Xinjiang Central Asia Petroleum and Gas, a subsidiary of the state-run Chinese National Petroleum Corporation, will invest up to $150 million annually, which will increase to $540 million in three years, to pump oil in the Amu River Oil Basin, according to a statement released by the Taliban government. The contract, which represents the Taliban administration’s first international energy deal, was signed in the presence of the Taliban’s Deputy Prime Minister for Economic Affairs Mullah Abdul Ghani Baradar and the Chinese Ambassador to Afghanistan Wang Yu. (RELATED: US Solar Panel Installations Fall Following Crackdown On Chinese Slave Labor, Report Finds)

The Taliban government will receive a 15% royalty fee and oil production will begin at 1,000 tons per day, eventually hitting 20,000 tons, Omid Khurram, a spokesman for the country’s ministry of mines and petroleum, told Bloomberg. The oil project, which is located in a basin that holds more than 80 million barrels of crude oil, will directly provide jobs to 3,000 Afghans, according to CNN.

A Taliban security personnel stand guards next to burning expired food items removed from shops on the outskirts of Kandahar on December 14, 2022. w (Photo by STR/AFP via Getty Images)
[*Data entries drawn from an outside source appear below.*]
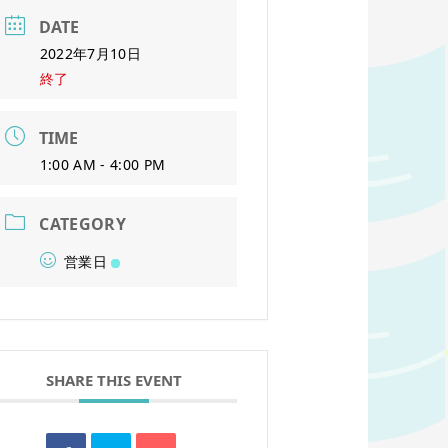
DATE
2022年7月10日
終了
TIME
1:00 AM - 4:00 PM
CATEGORY
営業日
SHARE THIS EVENT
Although no country has officially recognized the Islamic Republic of Afghanistan, China has maintained close economic ties and will benefit from a recently built trade route between the two states, according to the Taliban’s Ministry For Economic Affairs. China is attempting to secure its energy supply chains and ramp up domestic power production to avoid supply shortages, the state-affiliated Global Times reported Wednesday.

The United Nations condemned the Taliban in December after the Islamic fundamentalist group banned Afghan women from attending university. Multiple foreign governments, including the United States, have refrained from officially recognizing the Taliban administration until it reverses its stance on women’s education, according to Reuters.

A spokesperson for the Islamic Emirate of Afghanistan did not immediately respond to the Daily Caller News Foundation’s request for comment.